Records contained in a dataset
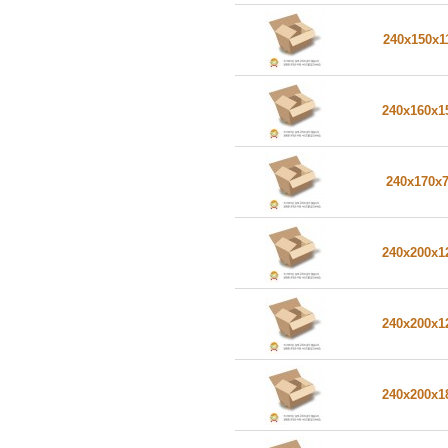
240x150x1
240x160x
240x170x
240x200x
240x200x
240x200x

### What this task involves
Set down each entry above exactly as it appears. Omit the pictures.

### Result of this task
240x150x1
240x160x
240x170x
240x200x
240x200x
240x200x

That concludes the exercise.